「やって当たり前」と言われる人事という仕事があまり報われない理由
人事の仕事は、会社を支える重要な役割でありながら、評価されにくく、孤独を感じやすい仕事でもあります。長く人事に携わってきて、正直しんどかったことは少なくありません。
人事は「従業員の味方」ではなく「会社の側」に立つ仕事
会社の中での人事の立場は、誤解されがちですが、基本的には従業員の味方ではありません。人事はあくまで会社、つまり経営者の側に立つ役割です。社員を守りたい気持ちがあっても、最終的に優先されるのは会社としての判断です。
社員を経営者に代わって管理しつつ、同時に働きやすい環境を整える。その両立は想像以上に難しく、常に板挟みになります。社長の「こうしたい」「こうありたい」という思いを制度や仕組みに落とし込むのが人事・総務の仕事ですが、それが現場に歓迎されるとは限りません。
社長の一声で、すべてがひっくり返る
働き方改革を進めたい、テレワークを導入したい。現場の空気が整い、制度設計まで終わっても、社長が反対すればそれで終わりです。特にワンマン経営であれば、その傾向はより強くなります。
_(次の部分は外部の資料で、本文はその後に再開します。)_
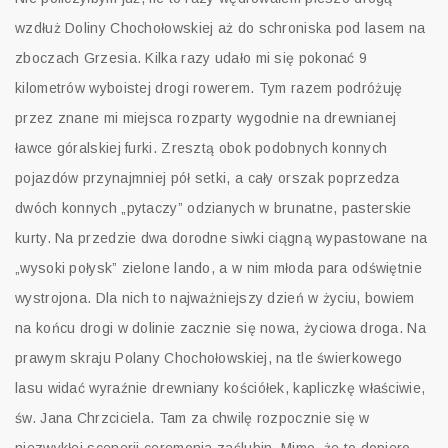
wzdłuż Doliny Chochołowskiej aż do schroniska pod lasem na
zboczach Grzesia. Kilka razy udało mi się pokonać 9
kilometrów wyboistej drogi rowerem. Tym razem podróżuję
przez znane mi miejsca rozparty wygodnie na drewnianej
ławce góralskiej furki. Zresztą obok podobnych konnych
pojazdów przynajmniej pół setki, a cały orszak poprzedza
dwóch konnych „pytaczy” odzianych w brunatne, pasterskie
kurty. Na przedzie dwa dorodne siwki ciągną wypastowane na
„wysoki połysk” zielone lando, a w nim młoda para odświętnie
wystrojona. Dla nich to najważniejszy dzień w życiu, bowiem
na końcu drogi w dolinie zacznie się nowa, życiowa droga. Na
prawym skraju Polany Chochołowskiej, na tle świerkowego
lasu widać wyraźnie drewniany kościółek, kapliczkę właściwie,
św. Jana Chrzciciela. Tam za chwilę rozpocznie się w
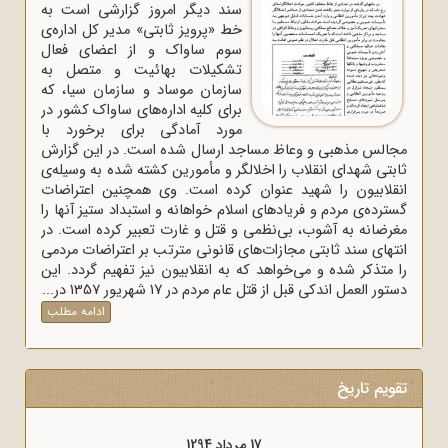
سند دیگر امروز گزارشی است به
خط «پرویز ثابتی» مدیر کل اداره‌ی
سوم ساواک و از اعضای فعال
تشکیلات بهائیت و متصل به
سازمان موساد و سازمان سیا، که
برای کلیه اداره‌های ساواک‌ کشور در
مورد آمادگی برای برخورد با
مجالس مذهبی و وعاظ مساجد ارسال شده است. در این گزارش
ثابتی شهدای انقلاب را اخلالگر و مأمورین کشته شده به وسیله‌ی
انقلابیون را شهید عنوان کرده است. وی همچنین اعتراضات
گسترده‌ی مردم و فریادهای اسلام خواهانه و استبداد ستیز آنها را
مغرضانه به آشوب، بی‌نظمی و قتل و غارت تعبیر کرده است. در
انتهای سند ثابتی مجازات‌های قانونی مترتب بر اعتراضات مردمی
را متذکر شده و می‌خواهد که به انقلابیون نیز تفهیم گردد. این
دستور العمل اندکی قبل از قتل عام مردم در 17 شهریور 1357 در...
ادامه مطلب
تقویم تاریخ
17 مرداد 1294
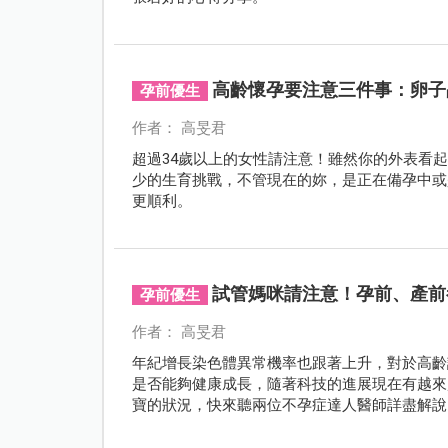
高齡懷孕要注意三件事：卵子
孕前優生
作者： 高旻君
超過34歲以上的女性請注意！雖然你的外表看
少的生育挑戰，不管現在的妳，是正在備孕中或
更順利。
試管媽咪請注意！孕前、產前
孕前優生
作者： 高旻君
年紀增長染色體異常機率也跟著上升，對於高齡
是否能夠健康成長，隨著科技的進展現在有越來
寶的狀況，快來聽兩位不孕症達人醫師詳盡解說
人事は変化を促す立場でありながら、最終決定権を持たない。だからこそ、やりきれなさが残ります。良かれと思って進めたことが、経営判断ひとつで廃案になる。その繰り返しは、精神的にかなり堪えます。
失敗は許されず、成功しても評価されない仕事
人事の仕事は「やって当たり前」と思われがちです。ミスをすれば即マイナス評価ですが、問題が起きなければ評価されない。たとえば給与や社会保険の金額数円でも間違えようものなら厳しく責任を問われます。
野球で言えばキャッチャーのように、失点すればピッチャーではなくキャッチャーの責任、抑えても感謝されない役回りです。ただでさえ間接部門は直接部門より給与水準が低いことも多く、割に合わないと感じる場面もあります。
普通に人事をやっているだけでは、楽しい仕事とは言えません。だからこそ、人事評価とは別に、自分なりの目標を持つことが大切です。今日は何をするのか、今月・今年は何を成し遂げるのか。自分自身でやりがいを見つけることで、仕事を少しでも前向きに続けられると思います。
決して「報われない」だけではないので、人事をやっていてよかったことなどは、後日書きたいと思います。